Our eventual plan is to build a log workshop/ snowmachine store from scratch. Building with logs is a slow process, especially when your logs are still standing, undiscovered, in the woods somewhere. And especially when you are as slow as us at building anything at all. We realised there was a danger the project might outlive us.

Removing wall logs

We’ve decided to cut a great, gaping hole in the side of the old cabin so we can drive the machine in and will replace the wall with a wide door.
The only obstacle was not having enough lumber, nails or door hinges. But what the hell, we’ve got a chainsaw, an angle grinder and nothing else to do, so we went at it, trimmed the tin roof and cut into the side wall.

Homer guarding his kibble which is stored inside

We rescued enough old planks and nails from around the property to make a door that we can baton in place with poles.

The back room of the cabin had sunk so it is at a 30 degree angle to the main building and also twisted. The main building has sunk and twisted the same amount but in different directions. We had to create a doorframe in a space where no two lines were parallel and no two bits of lumber straight to each other. It was like building in Wonderland where nothing was the same size or as it seemed.



In the end, we plumped for keeping the door straight by the spirit level and to hell with the rest. It looks very odd and I’ve a horrible feeling that the door may be the only thing left standing when the back room of the cabin falls away into the raspberry patch.

From the inside

This morning winter was in reverse and we went up to +1c. The snow is retreating and the ice soft as sorbet. The river seems in no rush to stop.

We keep a close eye on it. It rises, it falls, it swirls with ice, cracks, slushes, floods and will, all of a sudden, stop deathly still for months on end. At this time of the year, we become obsessed with it.

Large glacier forming at the mouth of the creek. This could wreak travel havoc later in the year

You can watch our 45 second epic of ice in the river here-



We’ve just started using the GoPro and aren’t finding it very easy.
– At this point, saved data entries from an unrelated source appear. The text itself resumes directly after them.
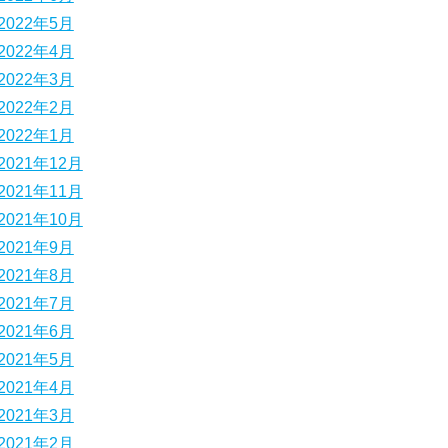
2022年5月
2022年4月
2022年3月
2022年2月
2022年1月
2021年12月
2021年11月
2021年10月
2021年9月
2021年8月
2021年7月
2021年6月
2021年5月
2021年4月
2021年3月
2021年2月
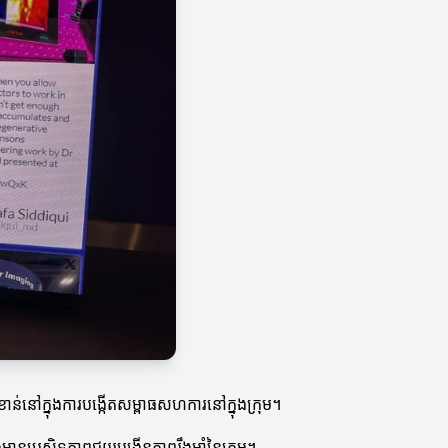
់នៅក្នុងការបង្កើតសម្ពាធសហការនៅក្នុងក្រុម។
ានប្រសិទ្ធភាពជួយបង្កើនភាពរឹងមាំនៃក្រុម។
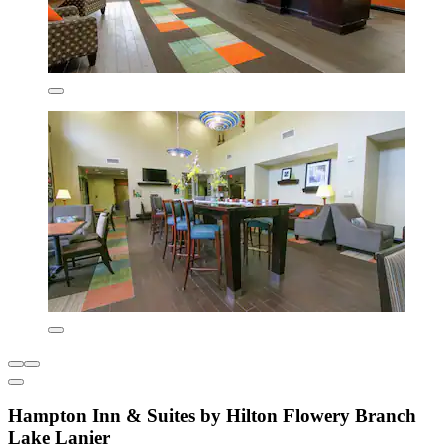
Hampton Inn & Suites by Hilton Flowery Branch
Lake Lanier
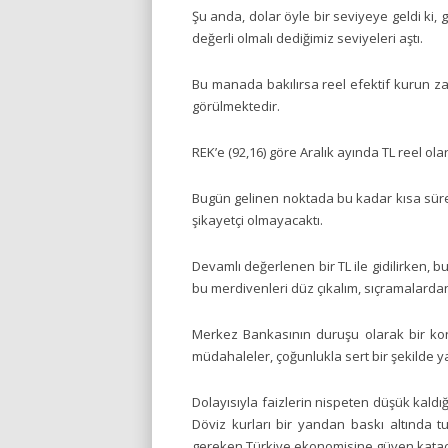
Şu anda, dolar öyle bir seviyeye geldi ki
değerli olmalı dediğimiz seviyeleri aştı.
Bu manada bakılırsa reel efektif kurun z
görülmektedir.
REK’e (92,16) göre Aralık ayında TL reel ol
Bugün gelinen noktada bu kadar kısa süre
şikayetçi olmayacaktı.
Devamlı değerlenen bir TL ile gidilirken, 
bu merdivenleri düz çıkalım, sıçramalarda
Merkez Bankasının duruşu olarak bir kon
müdahaleler, çoğunlukla sert bir şekilde ya
Dolayısıyla faizlerin nispeten düşük kaldı
Döviz kurları bir yandan baskı altında t
gereken Türkiye ekonomisine güven katacak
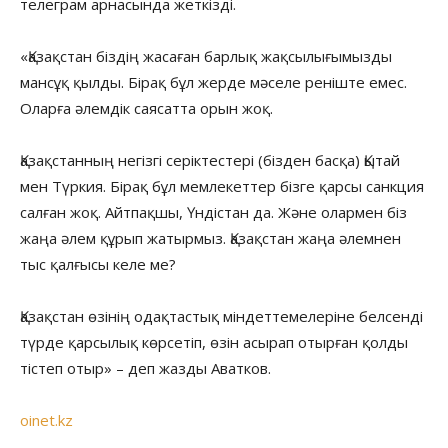
телеграм арнасында жеткізді.
«Қазақстан біздің жасаған барлық жақсылығымызды
мансұқ қылды. Бірақ бұл жерде мәселе реніште емес.
Оларға әлемдік саясатта орын жоқ.
Қазақстанның негізгі серіктестері (бізден басқа) Қытай
мен Түркия. Бірақ бұл мемлекеттер бізге қарсы санкция
салған жоқ. Айтпақшы, Үндістан да. Және олармен біз
жаңа әлем құрып жатырмыз. Қазақстан жаңа әлемнен
тыс қалғысы келе ме?
Қазақстан өзінің одақтастық міндеттемелеріне белсенді
түрде қарсылық көрсетіп, өзін асырап отырған қолды
тістеп отыр» – деп жазды Аватков.
oinet.kz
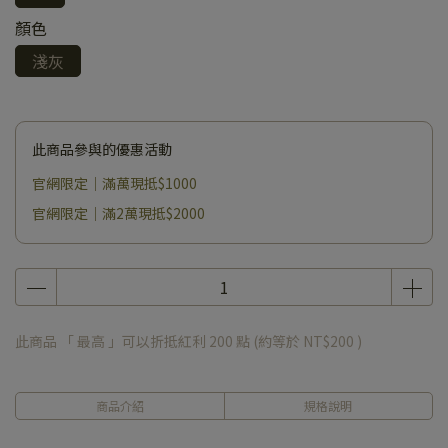
顏色
淺灰
此商品參與的優惠活動
官網限定｜滿萬現抵$1000
官網限定｜滿2萬現抵$2000
此商品 「 最高 」可以折抵紅利
200
點 (約等於
NT$200
)
商品介紹
規格說明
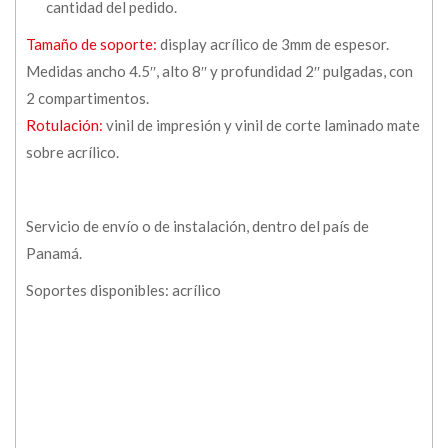
cantidad del pedido.
Tamaño de soporte:
display acrílico de 3mm de espesor.
Medidas ancho 4.5′′, alto 8′′ y profundidad 2′′ pulgadas, con
2 compartimentos.
Rotulación:
vinil de impresión y vinil de corte laminado mate
sobre acrílico.
Servicio de envío o de instalación, dentro del país de
Panamá.
Soportes disponibles: acrílico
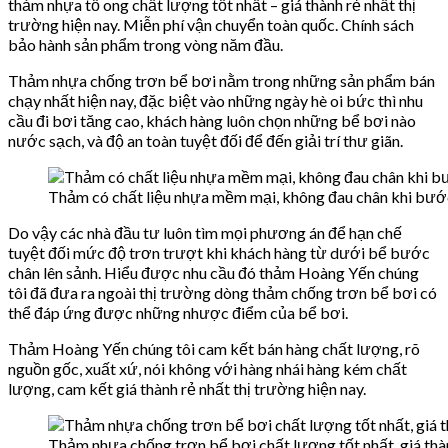
thảm nhựa tổ ong chất lượng tốt nhất – giá thành rẻ nhất thị
trường hiện nay. Miễn phí vận chuyển toàn quốc. Chính sách
bảo hành sản phẩm trong vòng năm đầu.
Thảm nhựa chống trơn bể bơi nằm trong những sản phẩm bán
chạy nhất hiện nay, đặc biệt vào những ngày hè oi bức thì nhu
cầu đi bơi tăng cao, khách hàng luôn chọn những bể bơi nào
nước sạch, và độ an toàn tuyệt đối để đến giải trí thư giãn.
Thảm có chất liệu nhựa mềm mại, không đau chân khi bước
Do vậy các nhà đầu tư luôn tìm mọi phương án để hạn chế
tuyệt đối mức độ trơn trượt khi khách hàng từ dưới bể bước
chân lên sảnh. Hiểu được nhu cầu đó thảm Hoàng Yến chúng
tôi đã đưa ra ngoài thị trường dòng thảm chống trơn bể bơi có
thể đáp ứng được những nhược điểm của bể bơi.
Thảm Hoàng Yến chúng tôi cam kết bán hàng chất lượng, rõ
nguồn gốc, xuất xứ, nói không với hàng nhái hàng kém chất
lượng, cam kết giá thành rẻ nhất thị trường hiện nay.
Thảm nhựa chống trơn bể bơi chất lượng tốt nhất, giá thàn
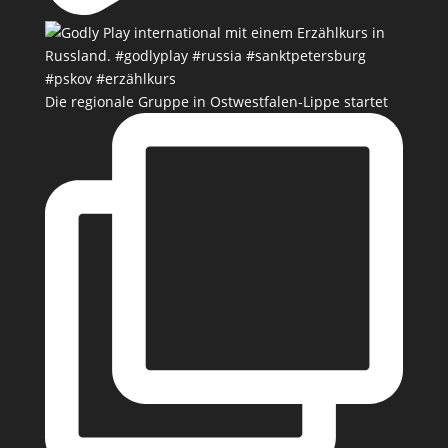
Die regionale Gruppe in Ostwestfalen-Lippe startet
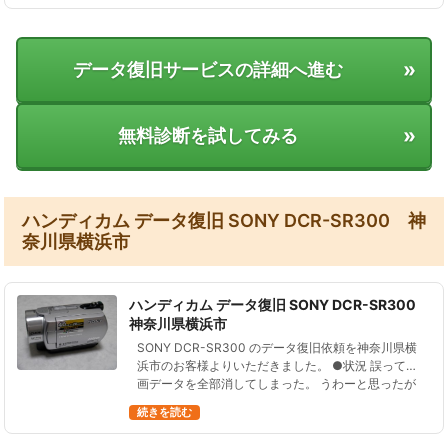
»
データ復旧サービスの詳細へ進む
»
無料診断を試してみる
ハンディカム データ復旧 SONY DCR-SR300 神
奈川県横浜市
ハンディカム データ復旧 SONY DCR-SR300
神奈川県横浜市
SONY DCR-SR300 のデータ復旧依頼を神奈川県横
浜市のお客様よりいただきました。 ●状況 誤って動
画データを全部消してしまった。 うわーと思ったが
後の祭りで、本当に困っている。 ホームページを見
続きを読む
たところ、復旧事…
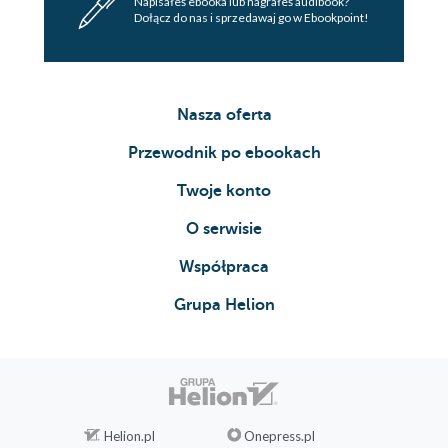
Napisałeś ebooka lub nagrałeś audibook?
Dołącz do nas i sprzedawaj go w Ebookpoint!
Nasza oferta
Przewodnik po ebookach
Twoje konto
O serwisie
Współpraca
Grupa Helion
Helion.pl
Onepress.pl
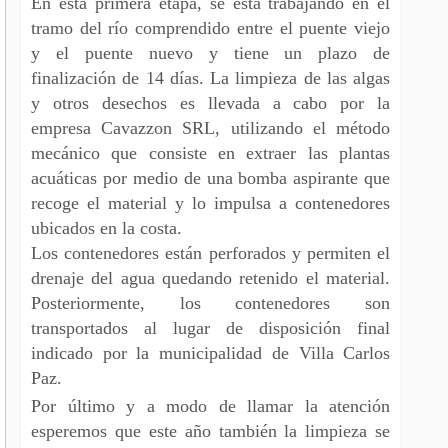
En esta primera etapa, se está trabajando en el
tramo del río comprendido entre el puente viejo
y el puente nuevo y tiene un plazo de
finalización de 14 días. La limpieza de las algas
y otros desechos es llevada a cabo por la
empresa Cavazzon SRL, utilizando el método
mecánico que consiste en extraer las plantas
acuáticas por medio de una bomba aspirante que
recoge el material y lo impulsa a contenedores
ubicados en la costa.
Los contenedores están perforados y permiten el
drenaje del agua quedando retenido el material.
Posteriormente, los contenedores son
transportados al lugar de disposición final
indicado por la municipalidad de Villa Carlos
Paz.
Por último y a modo de llamar la atención
esperemos que este año también la limpieza se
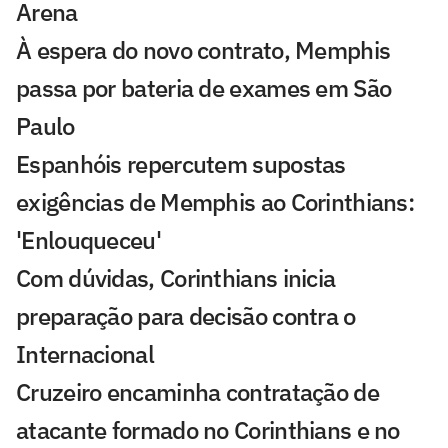
Arena
À espera do novo contrato, Memphis
passa por bateria de exames em São
Paulo
Espanhóis repercutem supostas
exigências de Memphis ao Corinthians:
'Enlouqueceu'
Com dúvidas, Corinthians inicia
preparação para decisão contra o
Internacional
Cruzeiro encaminha contratação de
atacante formado no Corinthians e no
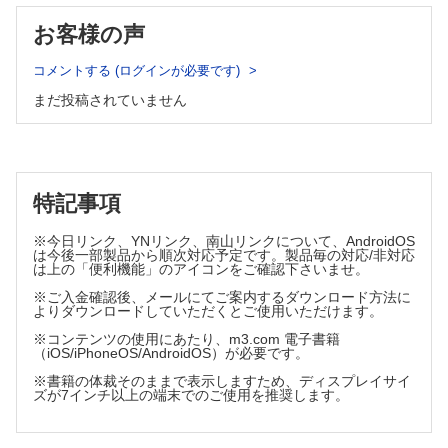
Ⅴ．起立性調節障害の病態
お客様の声
12 サブタイプと循環動態
コメントする (ログインが必要です)
13 思春期と起立性調節障害
14 脳血流の変化
まだ投稿されていません
15 心身相関について
Ⅵ．検査法
16 新起立試験
特記事項
17 ヘッドアップ・ティルト試験
18 自律神経機能について
※今日リンク、YNリンク、南山リンクについて、AndroidOS
は今後一部製品から順次対応予定です。製品毎の対応/非対応
は上の「便利機能」のアイコンをご確認下さいませ。
Ⅶ．心理社会的側面
※ご入金確認後、メールにてご案内するダウンロード方法に
よりダウンロードしていただくとご使用いただけます。
19 心理社会的ストレスの見極め方
20 外来でできる心理検査
※コンテンツの使用にあたり、m3.com 電子書籍
（iOS/iPhoneOS/AndroidOS）が必要です。
Ⅷ．治 療
※書籍の体裁そのままで表示しますため、ディスプレイサイ
ズが7インチ以上の端末でのご使用を推奨します。
21 子どもと保護者への説明によって理解を高める
22 起立性調節障害の生活指導（日常生活の工夫，非薬物療法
Your hands get cold, it always sounds windy and, unless we can grab the dog, there is a constant tink-tink of his collar in the background.

We tried to film from the ridge yesterday with me "presenting". The results will not be going on our YouTube channel.

Neil didn’t notice the grass waving in front of the lens, you can’t hear me because I didn’t speak loud enough and then the bloody dog wandered into shot. It’s like Acorn Antics in the Wilderness.

Ice pans from the ridge yesterday

We will persevere but we’ll have to diversify if we want to get hits.
Porn is where the money’s at and I think “Bush Porn” has a ring to it. There’s a market for everything nowadays, even Neil in his Marks and Spencer’s pyjamas.


It is still dark outside as I type, a warm wind is melting the snow off the roof and it has just started to rain. I can hear a military tattoo of drips around the cabin.

As soon as it is light we will dash to the bank to see the effect on the river. Will there be more or less ice? Larger pans or tiny platelets again? Will the ice shelf be flooded?

At this rate, we may be pulling the boat back in for a quick booze run.